A un mes de que el Perú impusiera derechos antidumping a las importaciones de tubos de acero laminados en caliente procedentes de China, la industria nacional advierte que ese caso debe marcar el inicio de una respuesta más rápida frente a la competencia desleal.
El motivo: todavía existen nueve casos de defensa comercial a la espera de una decisión, mientras las demoras siguen debilitando la producción, frenando inversiones y poniendo en riesgo empleos formales.
El caso de los tubos de acero muestra el costo de la demora
La investigación por los tubos de acero se inició en enero de 2025 y concluyó en julio de 2026 con la aplicación de derechos antidumping por cinco años. Es decir, tomó más de 18 meses.
Durante ese periodo, las importaciones provenientes de China aumentaron 94.7%, mientras los precios de venta de la producción nacional cayeron hasta 16.5%, con efectos sobre la participación de mercado y la rentabilidad de las empresas peruanas.
Para la industria, el problema no es solo obtener finalmente un pronunciamiento favorable, sino que este llegue a tiempo para preservar las líneas de producción, las inversiones y los empleos vinculados a ellas.
Antes de iniciar el procedimiento, las empresas pueden dedicar varios meses a recopilar la información requerida para presentar una solicitud; una vez abierto, el proceso puede extenderse por más de 18 meses adicionales.
Nueve expedientes siguen sin resolución
Según el balance del sector, tras la resolución sobre los tubos de acero quedan nueve casos de defensa comercial que continúan esperando respuesta o avanzan en distintas etapas administrativas.
Entre los expedientes públicamente identificables están los referidos a inodoros de cerámica tipo one piece, neumáticos para automóviles, cierres de cremallera, tejidos de ligamento tafetán y biodiésel, además de otros procedimientos vinculados a investigaciones, revisiones de medidas vigentes y posibles prácticas de elusión.
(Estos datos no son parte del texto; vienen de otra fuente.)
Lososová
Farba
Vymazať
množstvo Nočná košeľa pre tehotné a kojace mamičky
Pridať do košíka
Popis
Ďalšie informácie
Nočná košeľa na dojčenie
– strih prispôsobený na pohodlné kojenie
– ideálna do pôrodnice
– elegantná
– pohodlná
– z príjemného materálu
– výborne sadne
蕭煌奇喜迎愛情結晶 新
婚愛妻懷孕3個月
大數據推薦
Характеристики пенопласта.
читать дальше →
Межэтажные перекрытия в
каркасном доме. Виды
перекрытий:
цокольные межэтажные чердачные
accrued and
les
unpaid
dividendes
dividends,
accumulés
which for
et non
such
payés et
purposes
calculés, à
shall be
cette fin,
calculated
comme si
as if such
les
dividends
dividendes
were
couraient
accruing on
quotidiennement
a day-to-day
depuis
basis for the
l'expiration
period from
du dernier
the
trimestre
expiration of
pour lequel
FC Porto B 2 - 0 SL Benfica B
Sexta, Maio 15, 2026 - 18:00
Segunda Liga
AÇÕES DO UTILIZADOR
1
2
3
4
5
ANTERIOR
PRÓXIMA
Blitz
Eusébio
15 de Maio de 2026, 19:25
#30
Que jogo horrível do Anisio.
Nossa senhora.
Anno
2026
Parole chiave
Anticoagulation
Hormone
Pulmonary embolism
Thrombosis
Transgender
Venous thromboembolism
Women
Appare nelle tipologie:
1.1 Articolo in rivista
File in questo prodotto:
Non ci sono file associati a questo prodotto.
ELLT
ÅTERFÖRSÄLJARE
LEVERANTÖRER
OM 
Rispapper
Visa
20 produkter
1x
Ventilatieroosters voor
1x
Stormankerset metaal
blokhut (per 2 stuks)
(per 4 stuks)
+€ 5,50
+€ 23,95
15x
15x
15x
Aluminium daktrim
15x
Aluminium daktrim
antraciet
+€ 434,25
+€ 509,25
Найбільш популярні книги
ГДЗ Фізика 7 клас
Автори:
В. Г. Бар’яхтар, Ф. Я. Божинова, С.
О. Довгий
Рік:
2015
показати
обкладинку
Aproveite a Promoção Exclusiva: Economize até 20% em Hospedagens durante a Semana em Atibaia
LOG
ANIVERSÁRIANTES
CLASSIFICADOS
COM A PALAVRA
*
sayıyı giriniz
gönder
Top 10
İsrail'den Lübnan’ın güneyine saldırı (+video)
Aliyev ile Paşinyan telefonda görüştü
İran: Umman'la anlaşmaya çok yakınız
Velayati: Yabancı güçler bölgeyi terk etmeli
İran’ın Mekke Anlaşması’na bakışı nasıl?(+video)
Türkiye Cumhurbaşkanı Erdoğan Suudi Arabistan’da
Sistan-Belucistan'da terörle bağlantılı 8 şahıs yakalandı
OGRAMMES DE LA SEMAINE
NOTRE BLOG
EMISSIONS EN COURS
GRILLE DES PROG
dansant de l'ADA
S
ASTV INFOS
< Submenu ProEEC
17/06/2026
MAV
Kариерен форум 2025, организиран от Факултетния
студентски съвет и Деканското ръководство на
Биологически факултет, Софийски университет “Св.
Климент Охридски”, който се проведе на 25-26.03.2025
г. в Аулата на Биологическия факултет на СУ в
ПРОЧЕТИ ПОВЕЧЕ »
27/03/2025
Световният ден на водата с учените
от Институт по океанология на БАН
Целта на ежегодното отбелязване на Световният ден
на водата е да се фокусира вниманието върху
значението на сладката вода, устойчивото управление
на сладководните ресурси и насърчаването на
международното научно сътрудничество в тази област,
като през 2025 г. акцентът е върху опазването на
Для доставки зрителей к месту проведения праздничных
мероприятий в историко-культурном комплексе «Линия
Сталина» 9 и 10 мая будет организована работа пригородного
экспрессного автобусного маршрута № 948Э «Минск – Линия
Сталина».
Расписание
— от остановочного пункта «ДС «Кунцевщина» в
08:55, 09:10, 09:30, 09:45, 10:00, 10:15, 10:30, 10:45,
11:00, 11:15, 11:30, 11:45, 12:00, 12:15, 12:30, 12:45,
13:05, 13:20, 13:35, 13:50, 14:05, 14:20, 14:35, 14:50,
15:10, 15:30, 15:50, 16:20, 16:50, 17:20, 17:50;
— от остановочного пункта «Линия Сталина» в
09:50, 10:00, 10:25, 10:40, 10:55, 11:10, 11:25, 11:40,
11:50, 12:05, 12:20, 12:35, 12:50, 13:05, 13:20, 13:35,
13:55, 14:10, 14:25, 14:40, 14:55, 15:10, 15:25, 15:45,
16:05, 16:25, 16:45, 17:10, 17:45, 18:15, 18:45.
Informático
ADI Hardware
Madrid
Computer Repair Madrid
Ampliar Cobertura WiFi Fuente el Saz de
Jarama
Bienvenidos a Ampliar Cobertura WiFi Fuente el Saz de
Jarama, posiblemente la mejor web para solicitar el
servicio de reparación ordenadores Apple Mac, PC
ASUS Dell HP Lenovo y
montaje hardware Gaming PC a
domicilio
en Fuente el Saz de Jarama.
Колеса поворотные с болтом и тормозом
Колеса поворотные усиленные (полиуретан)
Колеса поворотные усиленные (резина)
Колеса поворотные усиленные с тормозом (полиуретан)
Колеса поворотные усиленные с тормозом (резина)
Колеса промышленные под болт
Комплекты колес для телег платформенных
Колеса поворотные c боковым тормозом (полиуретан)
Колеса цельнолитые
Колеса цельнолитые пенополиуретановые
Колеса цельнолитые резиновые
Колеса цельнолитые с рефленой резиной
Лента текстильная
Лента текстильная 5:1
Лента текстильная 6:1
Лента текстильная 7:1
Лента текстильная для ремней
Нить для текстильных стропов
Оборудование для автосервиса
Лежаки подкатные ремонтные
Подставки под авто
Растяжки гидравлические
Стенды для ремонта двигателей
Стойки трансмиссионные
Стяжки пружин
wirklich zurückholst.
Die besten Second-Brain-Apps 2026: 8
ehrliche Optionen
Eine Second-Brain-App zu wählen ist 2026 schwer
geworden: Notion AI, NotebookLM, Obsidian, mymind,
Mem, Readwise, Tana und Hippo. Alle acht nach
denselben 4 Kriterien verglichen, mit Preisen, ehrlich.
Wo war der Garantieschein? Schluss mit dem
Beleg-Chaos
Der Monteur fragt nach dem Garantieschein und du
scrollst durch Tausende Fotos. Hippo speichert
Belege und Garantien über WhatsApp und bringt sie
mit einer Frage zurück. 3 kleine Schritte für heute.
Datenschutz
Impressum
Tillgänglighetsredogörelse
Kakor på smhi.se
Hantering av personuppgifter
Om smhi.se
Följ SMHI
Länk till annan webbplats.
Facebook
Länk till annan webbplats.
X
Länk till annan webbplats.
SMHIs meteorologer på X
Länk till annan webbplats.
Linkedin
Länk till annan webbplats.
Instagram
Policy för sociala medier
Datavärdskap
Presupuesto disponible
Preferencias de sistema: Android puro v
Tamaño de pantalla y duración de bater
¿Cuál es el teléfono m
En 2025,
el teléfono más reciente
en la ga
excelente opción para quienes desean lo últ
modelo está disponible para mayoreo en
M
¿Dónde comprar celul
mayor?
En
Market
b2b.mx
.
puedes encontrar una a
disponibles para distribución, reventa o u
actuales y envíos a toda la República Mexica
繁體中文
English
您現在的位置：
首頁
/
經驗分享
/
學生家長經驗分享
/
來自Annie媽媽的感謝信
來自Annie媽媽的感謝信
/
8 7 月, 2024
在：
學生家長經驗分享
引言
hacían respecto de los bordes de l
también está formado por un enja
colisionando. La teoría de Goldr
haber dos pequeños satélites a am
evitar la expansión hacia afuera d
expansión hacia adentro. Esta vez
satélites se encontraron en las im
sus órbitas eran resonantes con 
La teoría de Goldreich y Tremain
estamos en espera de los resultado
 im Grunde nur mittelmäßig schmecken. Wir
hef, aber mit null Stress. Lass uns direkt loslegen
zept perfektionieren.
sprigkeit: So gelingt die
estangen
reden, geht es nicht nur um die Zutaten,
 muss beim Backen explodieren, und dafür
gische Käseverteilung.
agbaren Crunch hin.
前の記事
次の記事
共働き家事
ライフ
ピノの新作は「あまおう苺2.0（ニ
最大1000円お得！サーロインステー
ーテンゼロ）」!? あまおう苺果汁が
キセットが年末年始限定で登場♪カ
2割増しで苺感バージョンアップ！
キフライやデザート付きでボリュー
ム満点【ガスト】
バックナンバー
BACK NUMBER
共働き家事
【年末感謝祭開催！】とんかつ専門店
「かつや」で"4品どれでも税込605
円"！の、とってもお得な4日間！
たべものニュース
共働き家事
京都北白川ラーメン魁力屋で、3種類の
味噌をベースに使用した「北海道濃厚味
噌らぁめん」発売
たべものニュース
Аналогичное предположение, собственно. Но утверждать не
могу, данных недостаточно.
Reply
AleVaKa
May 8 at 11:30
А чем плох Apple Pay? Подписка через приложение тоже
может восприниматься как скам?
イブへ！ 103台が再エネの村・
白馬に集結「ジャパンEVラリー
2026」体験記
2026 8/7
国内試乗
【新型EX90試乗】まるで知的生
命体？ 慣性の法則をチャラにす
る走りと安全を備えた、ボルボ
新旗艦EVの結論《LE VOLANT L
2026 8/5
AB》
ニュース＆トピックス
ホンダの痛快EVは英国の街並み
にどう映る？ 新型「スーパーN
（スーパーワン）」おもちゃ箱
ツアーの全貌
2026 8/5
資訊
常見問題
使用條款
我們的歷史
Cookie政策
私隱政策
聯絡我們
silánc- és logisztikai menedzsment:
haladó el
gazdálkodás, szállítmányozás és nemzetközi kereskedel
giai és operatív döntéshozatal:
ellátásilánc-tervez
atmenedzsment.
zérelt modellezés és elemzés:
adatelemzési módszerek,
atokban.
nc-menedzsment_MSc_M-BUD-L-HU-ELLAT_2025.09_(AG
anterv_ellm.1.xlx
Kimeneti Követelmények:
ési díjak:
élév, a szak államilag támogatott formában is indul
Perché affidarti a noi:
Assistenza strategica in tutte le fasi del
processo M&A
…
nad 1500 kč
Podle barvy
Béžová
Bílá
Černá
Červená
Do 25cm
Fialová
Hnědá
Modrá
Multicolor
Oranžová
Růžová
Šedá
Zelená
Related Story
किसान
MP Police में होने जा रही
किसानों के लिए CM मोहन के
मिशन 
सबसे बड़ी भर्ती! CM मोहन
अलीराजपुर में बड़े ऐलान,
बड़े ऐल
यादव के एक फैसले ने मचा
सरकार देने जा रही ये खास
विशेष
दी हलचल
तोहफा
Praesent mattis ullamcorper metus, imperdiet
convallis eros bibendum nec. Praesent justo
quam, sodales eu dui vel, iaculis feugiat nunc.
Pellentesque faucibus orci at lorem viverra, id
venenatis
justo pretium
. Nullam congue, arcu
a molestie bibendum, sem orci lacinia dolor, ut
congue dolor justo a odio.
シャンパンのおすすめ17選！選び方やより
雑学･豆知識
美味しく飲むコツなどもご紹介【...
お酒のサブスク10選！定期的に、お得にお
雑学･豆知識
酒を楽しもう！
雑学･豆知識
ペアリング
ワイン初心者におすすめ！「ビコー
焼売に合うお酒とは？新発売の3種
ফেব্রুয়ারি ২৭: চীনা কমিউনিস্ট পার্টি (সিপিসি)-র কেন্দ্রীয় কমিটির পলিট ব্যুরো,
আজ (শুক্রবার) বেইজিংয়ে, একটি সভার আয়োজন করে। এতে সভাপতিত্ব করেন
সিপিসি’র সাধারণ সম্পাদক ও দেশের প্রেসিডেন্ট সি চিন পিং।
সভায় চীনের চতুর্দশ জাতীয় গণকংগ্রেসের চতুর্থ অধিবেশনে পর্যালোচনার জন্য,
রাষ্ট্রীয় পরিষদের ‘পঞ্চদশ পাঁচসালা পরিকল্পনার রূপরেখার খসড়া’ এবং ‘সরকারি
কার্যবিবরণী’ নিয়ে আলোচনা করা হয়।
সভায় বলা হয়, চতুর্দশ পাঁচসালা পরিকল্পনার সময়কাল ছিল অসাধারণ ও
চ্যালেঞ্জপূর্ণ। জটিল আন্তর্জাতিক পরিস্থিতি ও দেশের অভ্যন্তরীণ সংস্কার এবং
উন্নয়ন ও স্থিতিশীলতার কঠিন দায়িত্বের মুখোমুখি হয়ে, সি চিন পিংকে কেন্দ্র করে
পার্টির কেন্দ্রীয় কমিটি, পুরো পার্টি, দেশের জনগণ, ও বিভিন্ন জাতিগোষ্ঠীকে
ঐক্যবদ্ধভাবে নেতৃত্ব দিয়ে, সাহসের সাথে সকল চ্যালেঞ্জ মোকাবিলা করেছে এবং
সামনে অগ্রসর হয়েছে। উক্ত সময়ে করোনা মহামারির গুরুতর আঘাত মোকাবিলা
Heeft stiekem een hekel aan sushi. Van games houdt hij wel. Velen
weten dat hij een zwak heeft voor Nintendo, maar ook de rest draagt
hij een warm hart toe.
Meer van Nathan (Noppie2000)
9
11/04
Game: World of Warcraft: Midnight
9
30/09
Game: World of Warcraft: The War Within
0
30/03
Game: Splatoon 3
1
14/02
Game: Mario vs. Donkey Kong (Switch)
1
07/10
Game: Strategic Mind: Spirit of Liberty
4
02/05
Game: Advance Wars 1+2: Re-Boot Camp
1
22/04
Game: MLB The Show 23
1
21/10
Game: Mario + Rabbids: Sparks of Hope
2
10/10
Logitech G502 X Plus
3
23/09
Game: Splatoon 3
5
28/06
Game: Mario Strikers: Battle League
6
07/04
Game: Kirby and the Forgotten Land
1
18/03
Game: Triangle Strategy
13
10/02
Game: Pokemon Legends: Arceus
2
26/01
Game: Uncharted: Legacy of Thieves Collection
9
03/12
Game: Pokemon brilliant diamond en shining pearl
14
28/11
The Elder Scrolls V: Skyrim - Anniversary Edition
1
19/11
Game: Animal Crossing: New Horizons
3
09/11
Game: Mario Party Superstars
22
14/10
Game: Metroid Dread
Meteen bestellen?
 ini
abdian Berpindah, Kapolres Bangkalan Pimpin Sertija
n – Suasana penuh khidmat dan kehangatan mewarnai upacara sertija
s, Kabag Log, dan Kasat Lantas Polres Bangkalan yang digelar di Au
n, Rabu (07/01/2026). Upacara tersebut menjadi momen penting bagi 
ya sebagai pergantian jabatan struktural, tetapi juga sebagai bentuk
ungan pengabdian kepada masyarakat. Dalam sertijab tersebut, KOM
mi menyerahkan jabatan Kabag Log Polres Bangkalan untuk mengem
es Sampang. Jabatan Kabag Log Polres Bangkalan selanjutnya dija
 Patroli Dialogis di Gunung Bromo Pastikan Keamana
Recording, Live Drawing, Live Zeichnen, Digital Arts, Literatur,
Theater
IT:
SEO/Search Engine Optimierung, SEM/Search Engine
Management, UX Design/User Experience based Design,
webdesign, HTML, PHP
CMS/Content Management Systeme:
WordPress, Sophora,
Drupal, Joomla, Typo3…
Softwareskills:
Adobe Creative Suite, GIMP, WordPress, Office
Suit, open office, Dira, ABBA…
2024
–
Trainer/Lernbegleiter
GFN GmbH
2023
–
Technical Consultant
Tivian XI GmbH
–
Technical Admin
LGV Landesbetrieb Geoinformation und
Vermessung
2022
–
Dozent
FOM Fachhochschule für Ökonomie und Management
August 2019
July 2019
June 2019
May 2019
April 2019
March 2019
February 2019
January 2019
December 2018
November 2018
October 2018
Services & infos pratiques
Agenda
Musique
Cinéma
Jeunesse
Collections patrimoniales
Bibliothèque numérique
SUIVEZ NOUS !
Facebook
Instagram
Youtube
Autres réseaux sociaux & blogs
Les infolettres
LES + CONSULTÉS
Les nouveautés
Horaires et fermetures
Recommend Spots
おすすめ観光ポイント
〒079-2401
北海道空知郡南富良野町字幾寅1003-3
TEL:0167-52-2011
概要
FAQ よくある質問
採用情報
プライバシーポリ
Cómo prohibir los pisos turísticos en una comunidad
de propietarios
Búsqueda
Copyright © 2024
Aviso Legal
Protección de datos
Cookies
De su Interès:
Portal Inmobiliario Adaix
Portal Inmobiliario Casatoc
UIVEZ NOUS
El impacto se extiende más allá de las empresas investigadas
Mientras los expedientes siguen su curso, las importaciones investigadas continúan compitiendo en el mercado.
Esto puede traducirse en menores ventas, capacidad instalada sin utilizar, suspensión de inversiones, reducción de turnos y pérdida de puestos de trabajo directos e indirectos.
Sus efectos también alcanzan a proveedores, transportistas, distribuidores, servicios asociados y a la propia recaudación tributaria.
Silvia Hooker, gerente de Asuntos Internacionales de la Sociedad Nacional de Industrias (SNI), señaló que el sector defiende el libre comercio y la libre competencia, y que lo que se pide no es protección sino igualdad de condiciones y que las reglas se apliquen para todos los actores del mercado.
Según explicó, las medidas antidumping no buscan impedir las importaciones ni levantar barreras arbitrarias, sino corregir distorsiones cuando se demuestra que ciertos productos ingresan a precios inferiores a su valor normal y causan daño a la producción local; su objetivo es restablecer condiciones de competencia libre y leal.
Hooker agregó que una medida que llega cuando una empresa ya redujo su producción o cerró una línea pierde gran parte de su efectividad, por lo que las investigaciones deben mantener el rigor técnico sin perder la rapidez que exige el mercado.
El Perú ya cuenta con normas compatibles con la Organización Mundial del Comercio (OMC) y con los tratados de libre comercio suscritos por el país.
Por ello, para el sector el desafío no es crear nuevas herramientas, sino asegurar que las existentes funcionen de manera eficaz y dentro de plazos que protejan la inversión, el empleo formal y la capacidad productiva nacional.